Thanks for that introduction Claire and thank you again Yvonne for inviting me to Palliative Care Week.

I won’t repeat all the acknowledgements that both of you have made other than to endorse them. It really is a pleasure to be here again for Palliative Care Week.

Thank you all for coming out on a brisk Canberra morning.

It’s times like this I wish I could go back in time and grab the founders of Canberra by their necks and cross-examine them about why they couldn’t put the capital somewhere like the North Coast of NSW. It’s a little warmer and a little more pleasant, but such is life!

Thank you for coming out early this morning to celebrate Palliative Care Week. The theme of this year’s week is “Let’s chat about dying”.

This is a message I’ve heard very loud and clear in the conversations that Claire just talked about. Over the last few months and in the lead in to the Prime Minister and I announcing the Living Longer Living Better package, I held dozens of forums around the country with older Australians to hear from them their expectations and experiences of aged care, and indeed they were very keen to talk about dying.

At every single forum I was part of, someone at least raised concerns that they had about the control that they feel over their capacity to die with dignity – with physical dignity, with emotional dignity, with spiritual dignity; at a location and in circumstances as far as possible of their own choosing.

As you know, Australia does palliative care comparatively well. Recently we rated second in the world in a survey on the quality of death conducted by the Economist Intelligence Unit. The Government, and I think all MPs in this place, are committed to Australia doing even better. There are already a number of projects that the Government funds to try and ensure we do better, particularly on advanced care planning, because we know that control over the circumstances of one’s death relies on a robust system of advanced care planning to ensure that everyone, health professionals and family members, know what it is you want to have happen in your, not just final moments, but final months.

There are projects for example which I’m sure you’ll hear about today, like the Respecting Patient Choices project at the Austin Hospital in Victoria and the Cradle Coast Connected Care Project in northwest Tasmania – projects that are helping us understand better how to align the circumstances of a person’s death with their own wishes. Projects that are helping us understand better how we can align palliative care and end of life planning with other reforms like the introduction of the Personally Controlled Electronic Health Record. And projects that are also giving us a better understanding of the benefits of a quality death – not only obviously for the person who is dying but in terms of the psychological distress that people who are left behind experience during their periods of grieving.
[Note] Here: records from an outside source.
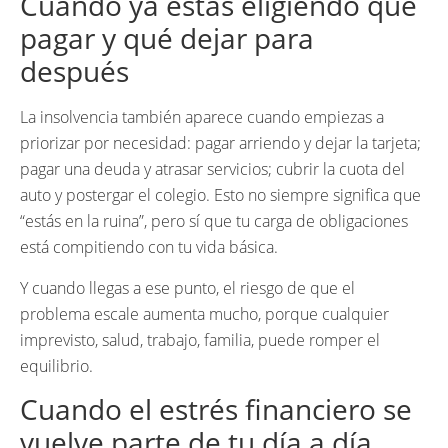
Cuando ya estás eligiendo qué
pagar y qué dejar para
después
La insolvencia también aparece cuando empiezas a
priorizar por necesidad: pagar arriendo y dejar la tarjeta;
pagar una deuda y atrasar servicios; cubrir la cuota del
auto y postergar el colegio. Esto no siempre significa que
“estás en la ruina”, pero sí que tu carga de obligaciones
está compitiendo con tu vida básica.
Y cuando llegas a ese punto, el riesgo de que el
problema escale aumenta mucho, porque cualquier
imprevisto, salud, trabajo, familia, puede romper el
equilibrio.
Cuando el estrés financiero se
vuelve parte de tu día a día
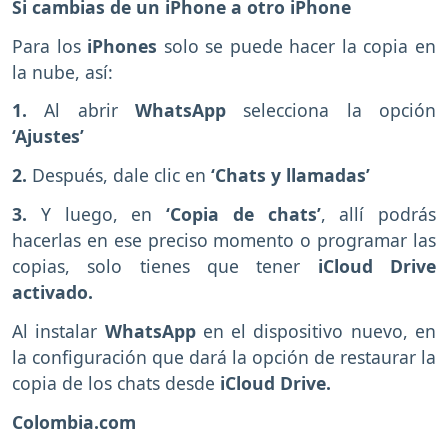
Si cambias de un iPhone a otro iPhone
Para los
iPhones
solo se puede hacer la copia en
la nube, así:
1.
Al abrir
WhatsApp
selecciona la opción
‘Ajustes’
2.
Después, dale clic en
‘Chats y llamadas’
3.
Y luego, en
‘Copia de chats’
, allí podrás
hacerlas en ese preciso momento o programar las
copias, solo tienes que tener
iCloud Drive
activado.
Al instalar
WhatsApp
en el dispositivo nuevo, en
la configuración que dará la opción de restaurar la
copia de los chats desde
iCloud Drive.
Colombia.com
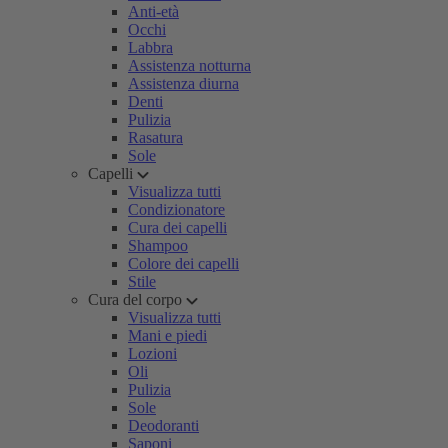
Anti-età
Occhi
Labbra
Assistenza notturna
Assistenza diurna
Denti
Pulizia
Rasatura
Sole
Capelli
Visualizza tutti
Condizionatore
Cura dei capelli
Shampoo
Colore dei capelli
Stile
Cura del corpo
Visualizza tutti
Mani e piedi
Lozioni
Oli
Pulizia
Sole
Deodoranti
Saponi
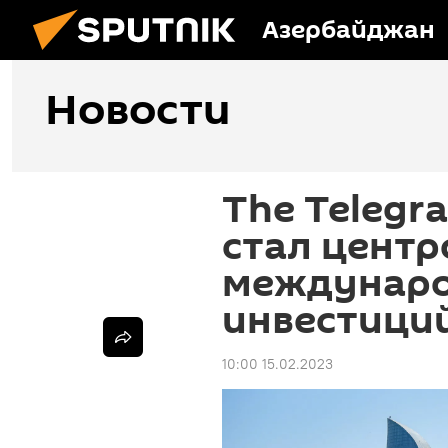
Азербайджан
Новости
The Telegr
стал цент
междунаро
инвестици
10:00 15.02.2023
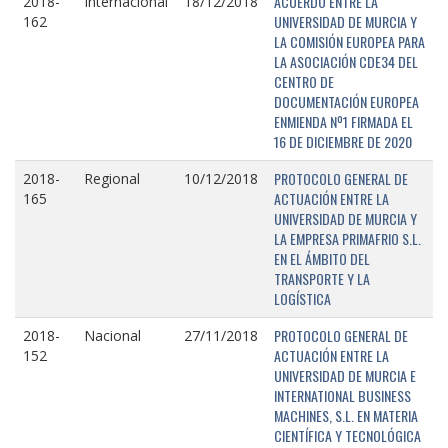
ACUERDO ENTRE LA
2018-
Internacional
18/12/2018
UNIVERSIDAD DE MURCIA Y
162
LA COMISIÓN EUROPEA PARA
LA ASOCIACIÓN CDE34 DEL
CENTRO DE
DOCUMENTACIÓN EUROPEA
ENMIENDA Nº1 FIRMADA EL
16 DE DICIEMBRE DE 2020
PROTOCOLO GENERAL DE
2018-
Regional
10/12/2018
ACTUACIÓN ENTRE LA
165
UNIVERSIDAD DE MURCIA Y
LA EMPRESA PRIMAFRIO S.L.
EN EL ÁMBITO DEL
TRANSPORTE Y LA
LOGÍSTICA
PROTOCOLO GENERAL DE
2018-
Nacional
27/11/2018
ACTUACIÓN ENTRE LA
152
UNIVERSIDAD DE MURCIA E
INTERNATIONAL BUSINESS
MACHINES, S.L. EN MATERIA
CIENTÍFICA Y TECNOLÓGICA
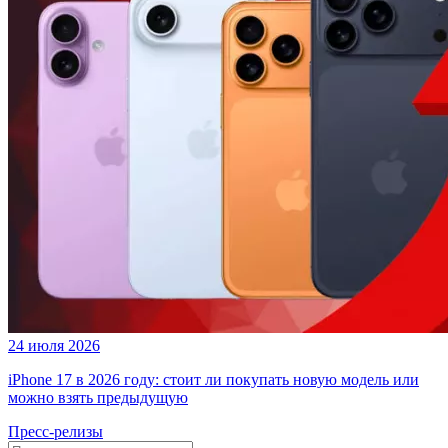
24 июля 2026
iPhone 17 в 2026 году: стоит ли покупать новую модель или
можно взять предыдущую
Пресс-релизы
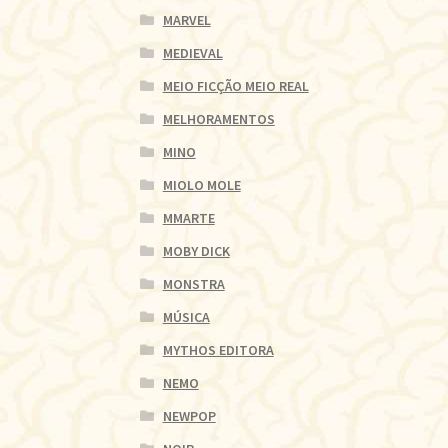
MARVEL
MEDIEVAL
MEIO FICÇÃO MEIO REAL
MELHORAMENTOS
MINO
MIOLO MOLE
MMARTE
MOBY DICK
MONSTRA
MÚSICA
MYTHOS EDITORA
NEMO
NEWPOP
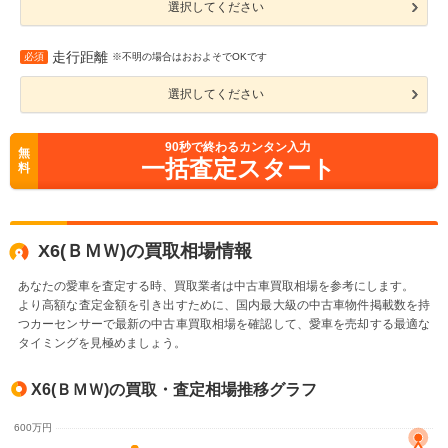
選択してください
走行距離
必須
※不明の場合はおおよそでOKです
選択してください
90
秒で終わるカンタン入力
無
一括査定スタート
料
X6(ＢＭＷ)の買取相場情報
あなたの愛車を査定する時、買取業者は中古車買取相場を参考にします。
より高額な査定金額を引き出すために、国内最大級の中古車物件掲載数を持
つカーセンサーで最新の中古車買取相場を確認して、愛車を売却する最適な
タイミングを見極めましょう。
X6(ＢＭＷ)の買取・査定相場推移グラフ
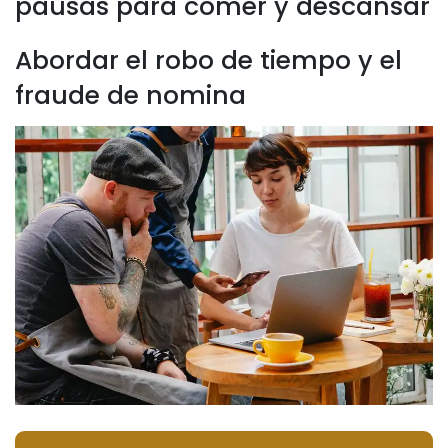
pausas para comer y descansar
Abordar el robo de tiempo y el
fraude de nomina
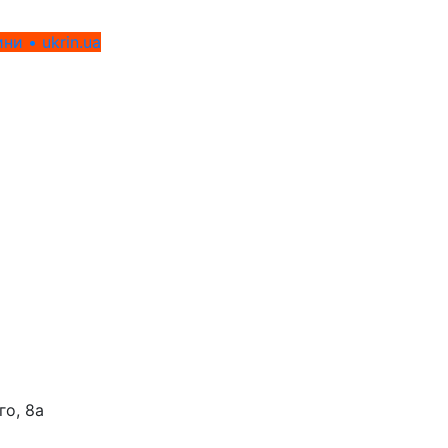
ни • ukrin.ua
го, 8а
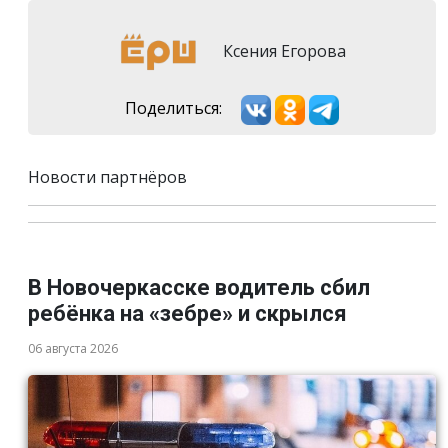
Ксения Егорова
Поделиться:
Новости партнёров
В Новочеркасске водитель сбил
ребёнка на «зебре» и скрылся
06 августа 2026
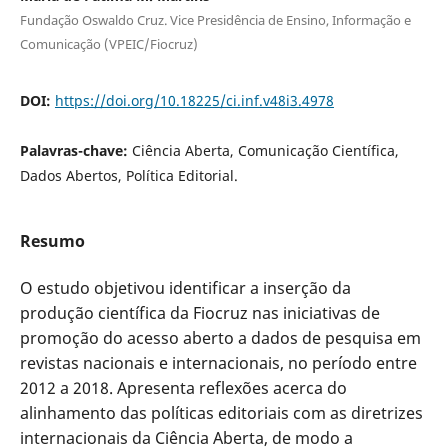
Fundação Oswaldo Cruz. Vice Presidência de Ensino, Informação e
Comunicação (VPEIC/Fiocruz)
DOI:
https://doi.org/10.18225/ci.inf.v48i3.4978
Palavras-chave:
Ciência Aberta, Comunicação Científica,
Dados Abertos, Política Editorial.
Resumo
O estudo objetivou identificar a inserção da
produção científica da Fiocruz nas iniciativas de
promoção do acesso aberto a dados de pesquisa em
revistas nacionais e internacionais
, no período entre
2012 a 2018. Apresenta reflexões acerca do
alinhamento das políticas editoriais com as diretrizes
internacionais da Ciência Aberta, de modo a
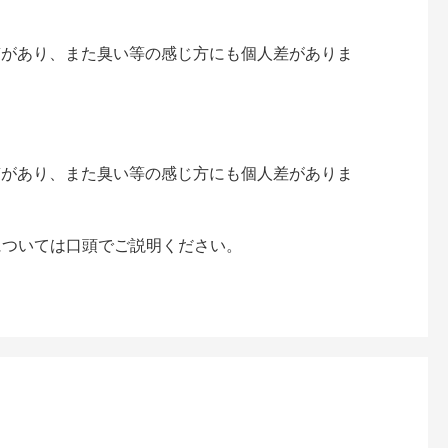
質があり、また臭い等の感じ方にも個人差がありま
質があり、また臭い等の感じ方にも個人差がありま
については口頭でご説明ください。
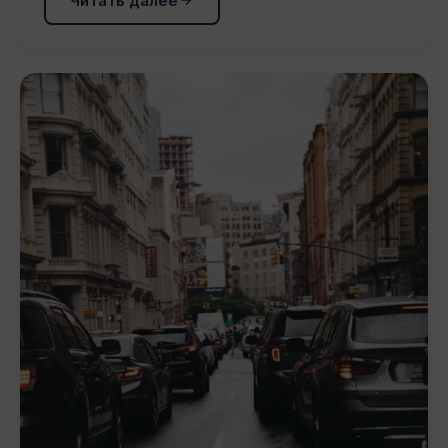
Читать далее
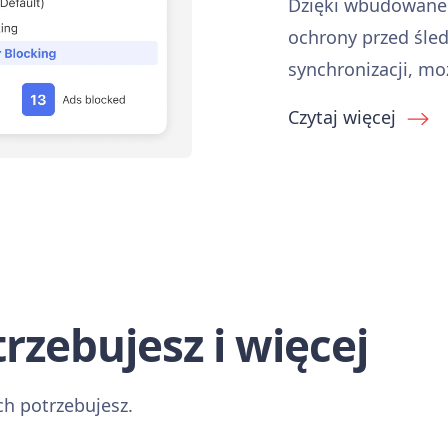
Dzięki wbudowanem
ochrony przed śled
synchronizacji, mo
Czytaj więcej
rzebujesz i więcej
ch potrzebujesz.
These projects are incredibly important and I do encourage you to take note of them and learn more about them in the course of today.

We’ve also made sure palliative care is central to our aged care reform process. In the Draft Report the Productivity Commission issued in January last year, I think it’s fair to say that Palliative Care Australia was not entirely satisfied with the attention paid to end of life. Palliative Care Australia did a wonderful job in that intervening period to ensure that the Commission’s Final Report reflected and accepted the idea that palliative care is core business – to use their terms in the Final Report – core business for aged care.

That‘s certainly been the view of the Government as we released that report and started our determinations about a response.

In the Living Longer Living Better package we released some weeks ago, we announced new measures – additional measures, to further drive the development of advanced care planning through the health system and the aged care system – measures that will fund innovative services in each of the eight jurisdictions targeting GPs and aged care providers in particular, to ensure that they can give the best possible support to people under their care in developing advance care plans.

We’ve also decided to extend the PEPA program which features in your education sessions – extending the PEPA program from just health professionals also to aged care staff who are, as you know, on the front line for many people in their last months or last days.

But we know there is more to do.

The Senate Inquiry that Claire Moore is involved in, with a number of Senators also here today, is an important way in which we can push the envelope even further.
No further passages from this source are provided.